Sunday, 30 September 2007 00:00

When a Brother Becomes a Bother

Genesis 25:11-18 (KJV)

And it came to pass after the death of Abraham, that God blessed his son Isaac; and Isaac dwelt by the well Lahairoi. Now these are the generations of Ishmael, Abraham's son, whom Hagar the Egyptian, Sarah's handmaid, bare unto Abraham: And these are the names of the sons of Ishmael, by their names, according to their generations: the firstborn of Ishamel, Nebajoth; and Kedar, and Adbeel, and Mibsam, And Mishma, and Dumah, and Massa, Hadar, and Tema, Jetur, Naphish, and Kedemah: These are the sons of Ishmael, and these are their names, by their towns, and by their castles; twelve princes according to their nations. And these are the years of the life of Ishmael, an hundred and thirty and seven years: and he gave up the ghost and died; and was gathered unto his people. And they dwelt from Havilah unto Shur, that is before Egypt, as thou goest toward Assyria: and he died in the presence of all his brethren.

Warren Harding once said, "I have no trouble with my enemies. I can take care of my enemies all right. It's my friends. They're the ones that keep me walking the floor nights!" It's the brother who can become the biggest bother. Isaac and Ishmael are brothers and have much in common. They have the same father. They live close to each other. They each have twelve sons. Yet, these brothers and their descendants have been at war with each other. When you remove the "r" in brother, it becomes a bother. I would like to take that "r" and help build a model of what to think during those times a brother turns on you.
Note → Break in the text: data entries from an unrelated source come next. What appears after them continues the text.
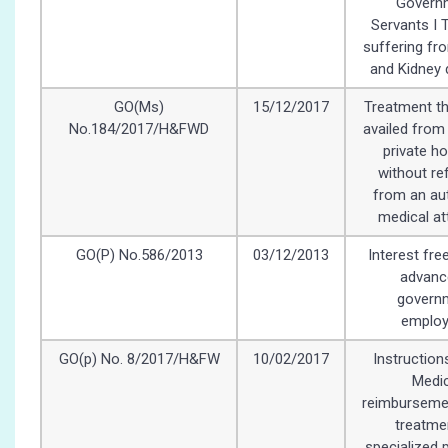
Govern
Servants I 
suffering fr
and Kidney 
GO(Ms)
15/12/2017
Treatment th
No.184/2017/H&FWD
availed from
private ho
without re
from an au
medical at
GO(P) No.586/2013
03/12/2013
Interest fre
advanc
govern
emplo
GO(p) No. 8/2017/H&FW
10/02/2017
Instruction
Medic
reimbursemen
treatme
specialized 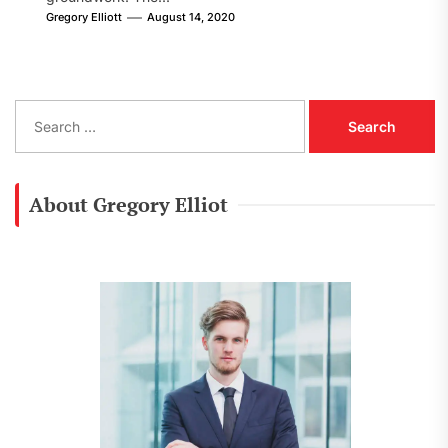
Gregory Elliott
August 14, 2020
S
e
a
r
c
About Gregory Elliot
h
f
o
r
: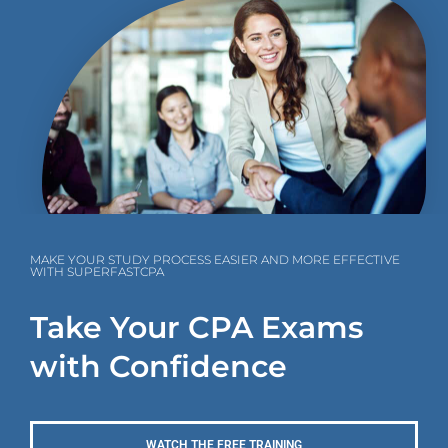
MAKE YOUR STUDY PROCESS EASIER AND MORE EFFECTIVE
WITH SUPERFASTCPA
Take Your CPA Exams
with Confidence
WATCH THE FREE TRAINING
  1. Rest in God's blessings for you (v.11).
    "After the death of Abraham, God blessed his son Isaac; and Isaac dwelt by the well." There is an old song we used to sing entitled Count Your Blessings. The words of the song were, "Count your many blessings, name them one by one, and it will surprise you what the Lord has done." God did for Isaac what Ishmael would never be able to do. "For I have learned to be content in (who) whatever state I am in" (Philippians 4:11).
  2. Recognize there's good in your brother, too (v.14).
    Dr. Gill points out that though some have seen nothing good in Ishmael, it is there. An ancient Jewish Proverb traced to the time of Abraham said "There are some things to be heard, and not spoken of, and to be patiently borne." Ishmael's kids' names in verse 14—Mishma, Dumah, and Massa—mean "hearing, silence, and patience." If he instructed his children in this, he is a better man than he is usually thought to be. "When you come to the point that you look in the face of every man and see deep down within him what religion calls 'the image of God,' you begin to love him in spite of. No matter what he does, you see God's image there. There is an element of goodness that he can never sluff off," Martin Luther King, Jr., A Knock at Midnight.
  3. Remember God's sovereignty in all you go through (v.16).
    From Ishmael's twelve sons arise the Arab nations. They are called "twelve princes according to their nations." These nations rise and fall to fulfill God's set purposes. "Blessed be the name of God forever and ever, to whom belong wisdom and might. He changes times and seasons; he removes kings and sets up kings" (Daniel 2:20). But why would the Lord allow a brother to become a bother? Why the buffeting? "Thanks to God, who diffuses the fragrance of His knowledge in every place," (II Corinthians 2:14). Through those things that break us, we find Christ to grow more fragrant and sweet.
  4. Returning evil with sacrificial good becomes the only thing you can do (v.18).
    "And he died in the presence of all his brethren" (v.18). Isaac never escaped from the bothersome brother. There was no hiding from Ishmael or his descendants. The question is not one of ignoring, but how do I respond to the bothersome brother? "But I say to you who hear, love your enemies, do good to those who hate you, bless those who curse you, pray for those who mistreat you" (Luke 6:27-28). But how? "Christian love is not the victim of our emotions, but the servant of our will," J. Stott.